I mezzi degli espositori sostano accanto alle bancarelle.
Gazebo completamente diversi tra loro per forme, colori e dimensioni.
Una qualità estetica che certamente può e deve essere migliorata.
Se davvero vogliamo valorizzare il mercatino, dobbiamo pretendere un’immagine più ordinata, uniforme e coerente con il valore paesaggistico di San Pietro in Bevagna.
A questo si aggiunge un’altra questione.
Mi auguro che venga costantemente verificata la conformità degli impianti utilizzati per l’alimentazione elettrica delle postazioni, evitando l’utilizzo di sistemi che possano produrre emissioni o inquinamento acustico.
Così come mi auguro che i controlli sulla regolarità della merce siano continui e rigorosi, a tutela degli operatori onesti e della legalità.
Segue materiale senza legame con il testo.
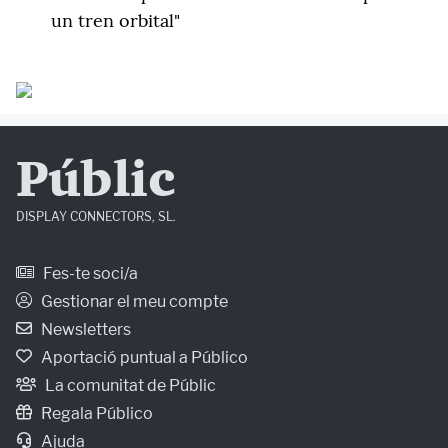
un tren orbital"
Públic
DISPLAY CONNECTORS, SL.
Fes-te soci/a
Gestionar el meu compte
Newsletters
Aportació puntual a Público
La comunitat de Públic
Regala Público
Ajuda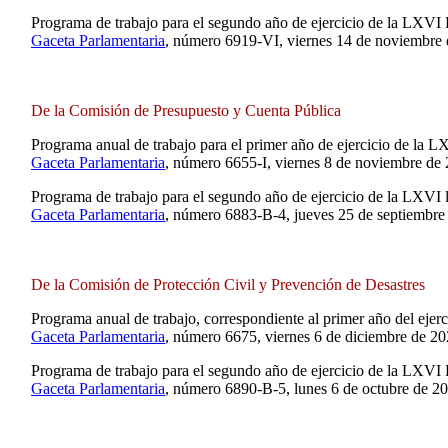
Programa de trabajo para el segundo año de ejercicio de la LXVI 
Gaceta Parlamentaria
, número 6919-VI, viernes 14 de noviembre 
De la Comisión de Presupuesto y Cuenta Pública
Programa anual de trabajo para el primer año de ejercicio de la L
Gaceta Parlamentaria
, número 6655-I, viernes 8 de noviembre de
Programa de trabajo para el segundo año de ejercicio de la LXVI l
Gaceta Parlamentaria
, número 6883-B-4, jueves 25 de septiembre
De la Comisión de Protección Civil y Prevención de Desastres
Programa anual de trabajo, correspondiente al primer año del ejer
Gaceta Parlamentaria
, número 6675, viernes 6 de diciembre de 20
Programa de trabajo para el segundo año de ejercicio de la LXVI
Gaceta Parlamentaria
, número 6890-B-5, lunes 6 de octubre de 2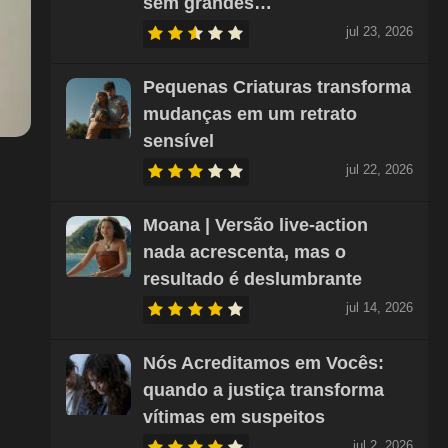
sem grandes…
jul 23, 2026
Pequenas Criaturas transforma
mudanças em um retrato
sensível
jul 22, 2026
Moana | Versão live-action
nada acrescenta, mas o
resultado é deslumbrante
jul 14, 2026
Nós Acreditamos em Vocês:
quando a justiça transforma
vítimas em suspeitos
jul 2, 2026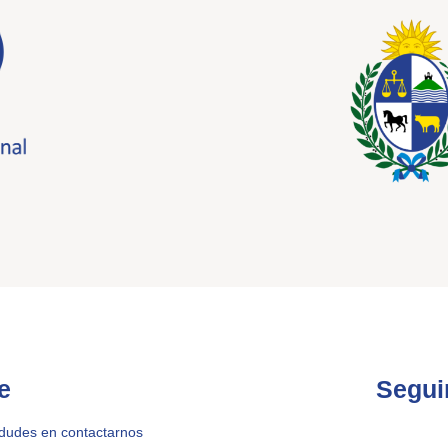
e
Segui
 dudes en contactarnos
Perché chi rispetta le regole non deve temere alcun controllo.
Accolgo favorevolmente la proposta di un confronto.
Ma il confronto deve essere autentico.
Non si può trasformare una proposta di riorganizzazione urbana in un inesistente attacco agli ambulanti.
Io non difendo rendite di posizione. Difendo l’interesse pubblico.
Se qualcuno ritiene che l’attuale situazione sia perfetta, lo dica chiaramente.
Io, invece, ritengo che San Pietro in Bevagna meriti una visione più moderna, più ordinata e più funzionale.
Le città crescono quando si ha il coraggio di discutere le idee.
Non quando si risponde ad ogni proposta con un pregiudiziale e sterile “non si tocca”.
Io continuerò a fare ciò per cui sono stato eletto: avanzare proposte, aprire confronti e mettere sempre al centro l’interesse generale della comunità, anche quando questo significa rompere schemi consolidati e mettere in discussione abitudini che non sempre coincidono con il bene della città.